Eugene Leitl wrote:
> > My feeling is that once the wave has passed you by, evolution is through
> > with you. All the factors that got you here are irrelevant now.
>
>No, the evolution is still pretty much active. Only the fitness
>function has changed: you don't get benefit for running anymore. Now
>the question is whether you now 1) metamorphize into sedentary
>phenotype (I agree with you that there there is not much need for a
>pioneer to carry such genotype) 2) adapt rapidly to changed conditions
>3) failing that, get overwhelmed by slower but fitter successor wave
>organisms (that wave did come from somewhere, after all).
>... After the wave front specialists have passed, the medium
>is left colonized.

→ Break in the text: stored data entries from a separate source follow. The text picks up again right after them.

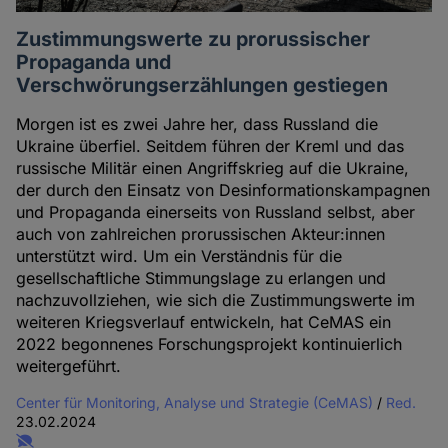
Zustimmungswerte zu prorussischer
Propaganda und
Verschwörungserzählungen gestiegen
Morgen ist es zwei Jahre her, dass Russland die
Ukraine überfiel. Seitdem führen der Kreml und das
russische Militär einen Angriffskrieg auf die Ukraine,
der durch den Einsatz von Desinformationskampagnen
und Propaganda einerseits von Russland selbst, aber
auch von zahlreichen prorussischen Akteur:innen
unterstützt wird. Um ein Verständnis für die
gesellschaftliche Stimmungslage zu erlangen und
nachzuvollziehen, wie sich die Zustimmungswerte im
weiteren Kriegsverlauf entwickeln, hat CeMAS ein
2022 begonnenes Forschungsprojekt kontinuierlich
weitergeführt.
Center für Monitoring, Analyse und Strategie (CeMAS)
/
Red.
23.02.2024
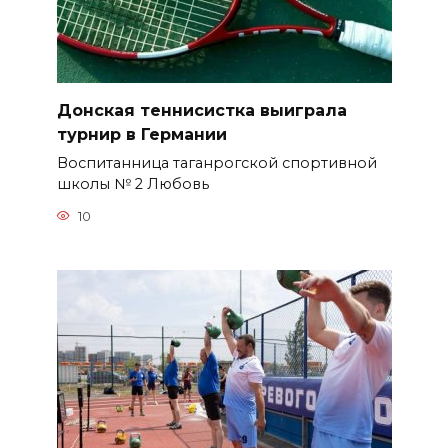
Донская теннисистка выиграла
турнир в Германии
Воспитанница таганрогской спортивной
школы № 2 Любовь
10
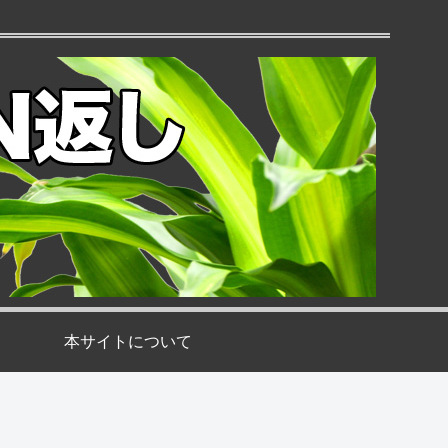
本サイトについて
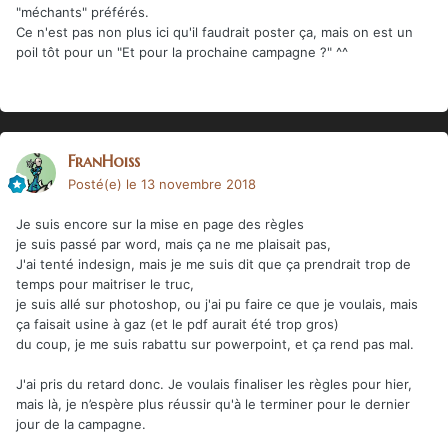
"méchants" préférés.
Ce n'est pas non plus ici qu'il faudrait poster ça, mais on est un
poil tôt pour un "Et pour la prochaine campagne ?" ^^
FranHoiss
Posté(e)
le 13 novembre 2018
Je suis encore sur la mise en page des règles
je suis passé par word, mais ça ne me plaisait pas,
J'ai tenté indesign, mais je me suis dit que ça prendrait trop de
temps pour maitriser le truc,
je suis allé sur photoshop, ou j'ai pu faire ce que je voulais, mais
ça faisait usine à gaz (et le pdf aurait été trop gros)
du coup, je me suis rabattu sur powerpoint, et ça rend pas mal.
J'ai pris du retard donc. Je voulais finaliser les règles pour hier,
mais là, je n’espère plus réussir qu'à le terminer pour le dernier
jour de la campagne.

Now you will to start adapting to sedentary
>conditions, evolve into grass, sheep, wolves, people with guns and
>whatever evolution nonlinearities will come up with. ...
>Expecting sterile substrate (or even sterile organisms) in wave's wake
>is utterly unreasonable. Life just doesn't do such things.
David Blenkinsop <blenl@sk.sympatico.ca> wrote:
>Myself, now that I better understand what Robin Hanson is saying here, I
>find that I think the whole Cosmic Commons thing is utter nonsense!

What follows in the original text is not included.